[TASK TO CARRY OUT] With the line containing "5.10.2018, 12:27" as the first line and the last line of the records as the final one, reproduce that range exactly.

[RECORDS TO PROCESS]
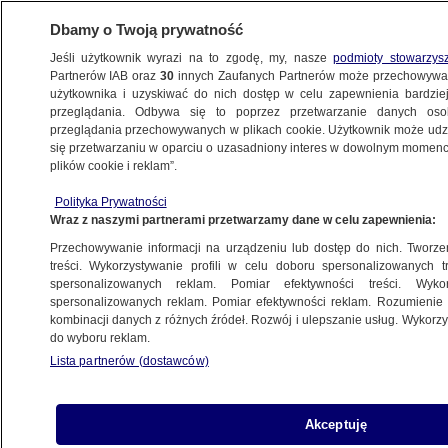
Dbamy o Twoją prywatność
Jeśli użytkownik wyrazi na to zgodę, my, nasze
podmioty stowarzys
Partnerów IAB oraz
30
innych Zaufanych Partnerów może przechowywa
BIZNES
użytkownika i uzyskiwać do nich dostęp w celu zapewnienia bardzi
przeglądania. Odbywa się to poprzez przetwarzanie danych os
przeglądania przechowywanych w plikach cookie. Użytkownik może udzie
ZE ŚWIATA
się przetwarzaniu w oparciu o uzasadniony interes w dowolnym momencie
plików cookie i reklam”.
Europa przeciw autom spalinowym. Kolejny
Polityka Prywatności
kraj chce zakazać ich sprzedaży
Wraz z naszymi partnerami przetwarzamy dane w celu zapewnienia:
Przechowywanie informacji na urządzeniu lub dostęp do nich. Tworzeni
5.10.2018, 12:27
treści. Wykorzystywanie profili w celu doboru spersonalizowanych tr
spersonalizowanych reklam. Pomiar efektywności treści. Wyko
spersonalizowanych reklam. Pomiar efektywności reklam. Rozumienie o
Udostępnij
kombinacji danych z różnych źródeł. Rozwój i ulepszanie usług. Wykor
do wyboru reklam.
Lista partnerów (dostawców)
Akceptuję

[SOLUTION BELOW]
5.10.2018, 12:27
treści. Wykorzystywanie profili w celu doboru spersonalizowanych tr
spersonalizowanych reklam. Pomiar efektywności treści. Wyko
spersonalizowanych reklam. Pomiar efektywności reklam. Rozumienie o
Udostępnij
kombinacji danych z różnych źródeł. Rozwój i ulepszanie usług. Wykor
do wyboru reklam.
Lista partnerów (dostawców)
Akceptuję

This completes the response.